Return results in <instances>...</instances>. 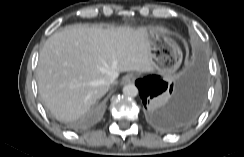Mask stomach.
I'll return each mask as SVG.
<instances>
[{
  "mask_svg": "<svg viewBox=\"0 0 244 157\" xmlns=\"http://www.w3.org/2000/svg\"><path fill=\"white\" fill-rule=\"evenodd\" d=\"M153 70L165 78L171 77L180 67L182 51L178 44L161 32L147 35Z\"/></svg>",
  "mask_w": 244,
  "mask_h": 157,
  "instance_id": "obj_1",
  "label": "stomach"
}]
</instances>
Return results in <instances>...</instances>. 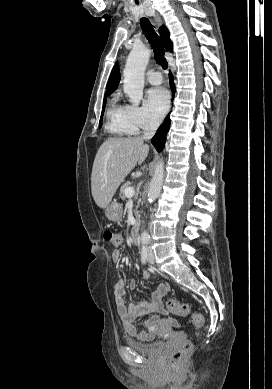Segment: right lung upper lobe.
Returning <instances> with one entry per match:
<instances>
[{"instance_id":"1","label":"right lung upper lobe","mask_w":272,"mask_h":389,"mask_svg":"<svg viewBox=\"0 0 272 389\" xmlns=\"http://www.w3.org/2000/svg\"><path fill=\"white\" fill-rule=\"evenodd\" d=\"M159 33H160V36H161V42L164 45L165 49L168 50V51H172L173 44H172V41L169 38V32L166 29V27L162 26L159 29ZM119 82H120L119 65L116 62L114 67H113V69H112V72L110 74V77H109V80H108V83H107V86H106L105 95H108V94H111L112 92H114L116 90L117 85H118Z\"/></svg>"}]
</instances>
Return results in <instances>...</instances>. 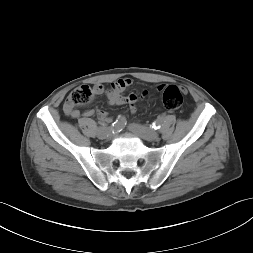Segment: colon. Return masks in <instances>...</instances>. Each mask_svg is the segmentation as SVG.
Segmentation results:
<instances>
[{
    "mask_svg": "<svg viewBox=\"0 0 253 253\" xmlns=\"http://www.w3.org/2000/svg\"><path fill=\"white\" fill-rule=\"evenodd\" d=\"M161 91V101L167 110L175 111L182 106L183 94L177 86H162ZM93 96V90L90 87L81 86L69 94L66 105L70 108L85 106L92 102Z\"/></svg>",
    "mask_w": 253,
    "mask_h": 253,
    "instance_id": "colon-1",
    "label": "colon"
}]
</instances>
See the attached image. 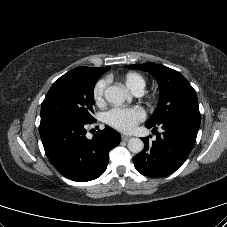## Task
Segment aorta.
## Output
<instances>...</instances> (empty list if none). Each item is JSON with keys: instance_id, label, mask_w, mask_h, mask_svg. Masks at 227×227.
I'll return each mask as SVG.
<instances>
[{"instance_id": "aorta-1", "label": "aorta", "mask_w": 227, "mask_h": 227, "mask_svg": "<svg viewBox=\"0 0 227 227\" xmlns=\"http://www.w3.org/2000/svg\"><path fill=\"white\" fill-rule=\"evenodd\" d=\"M104 97L110 103L121 104L127 99L128 93L121 87L113 85L106 88L104 91ZM143 148V141L139 138L134 137L128 141V149L133 153H140Z\"/></svg>"}]
</instances>
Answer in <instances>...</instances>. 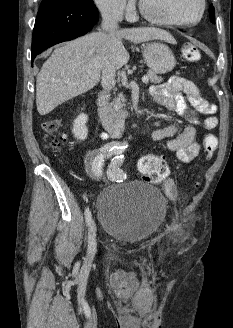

□ □ □

DIRECTIONS: If a line falls between the one containing "<instances>...</instances> (empty list" and the last line of the records above, inclusive, restate it exactly; leave out the pictures and everything else.

OUTPUT:
<instances>...</instances> (empty list if none). Each item is JSON with keys: instance_id, label, mask_w, mask_h, mask_svg. Masks at 227×227.
I'll return each mask as SVG.
<instances>
[{"instance_id": "aorta-1", "label": "aorta", "mask_w": 227, "mask_h": 227, "mask_svg": "<svg viewBox=\"0 0 227 227\" xmlns=\"http://www.w3.org/2000/svg\"><path fill=\"white\" fill-rule=\"evenodd\" d=\"M104 97L110 103L121 104L127 99L128 93L121 87L113 85L106 88L104 91ZM143 148V141L139 138L134 137L128 141V149L133 153H140Z\"/></svg>"}]
</instances>
Answer in <instances>...</instances>. 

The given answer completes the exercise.